The case is pretty sweet too, and appears to have a rare earth magnet for its closure.

I wanted to give him something as a going away gift; who knows when one might need a letter of reference from a bigwig, right?  I figured a bookmark with some chemistry symbol would be good, and these days I’ve been favoring benzene for that.

As a chemical, benzene has little to do with what he, or I, does, but has an immediately recognizable form, is known by all chemists, and has a certain charm as a simple geometric form.

I mocked up a few super simplified drawings using ChemDraw for the benzene ring, and GIMP for the further drawing, and decided on this style:

All the black lines would be pierced out, the body of the ring itself would be a flap, and I could make it out of a sheet of silver.  All handy since this project had a bit of a time budget.  However I was missing an element, the line to close the hexagon at the top couldn’t be pierced out and something else would have to be done.
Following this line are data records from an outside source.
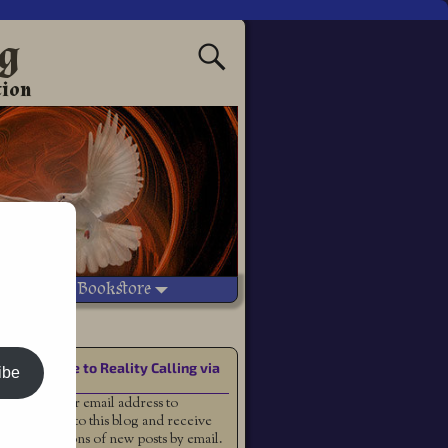
ng
tion
Vetted Bookstore
Subscribe to Reality Calling via
ibe
Email
Enter your email address to
subscribe to this blog and receive
notifications of new posts by email.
I had a conversation with another student about what to do and one of the ideas he threw out was Keum Boo, which I felt would be perfect.  A little color addition, and a stolen Korean technique, what could be better?

I took an excellent argentium fusing workshop from Ronda Coryell a few months ago at Creative Metalworks, and have been messing around with it a bit since then.  Cynthia Eid recently described an argentium bowl with Keum Boo applied to it.  I have no idea how she did it, but I assumed it didn’t involve depletion guilding, which would fit in perfect with this project.  I could roll the silver to thickness to harden it, and not anneal it after.  If need be I could precipitation harden the final piece as well.  That and I’m pretty lazy.  In fact mostly lazy, the lack of depletion guilding was really the big sell here.

I rolled out a sheet of argentium, sanded to give it some tooth, cut it into squares, and annealed one square to bring up the germanium oxide to attempt the application of Keum Boo.  It shouldn’t make any difference, since the oxide layer comes up at 250 F, but what good is a lopsided experiment?  No good, that’s what.  Both were cleaned with 4F pumice, water, and a toothbrush.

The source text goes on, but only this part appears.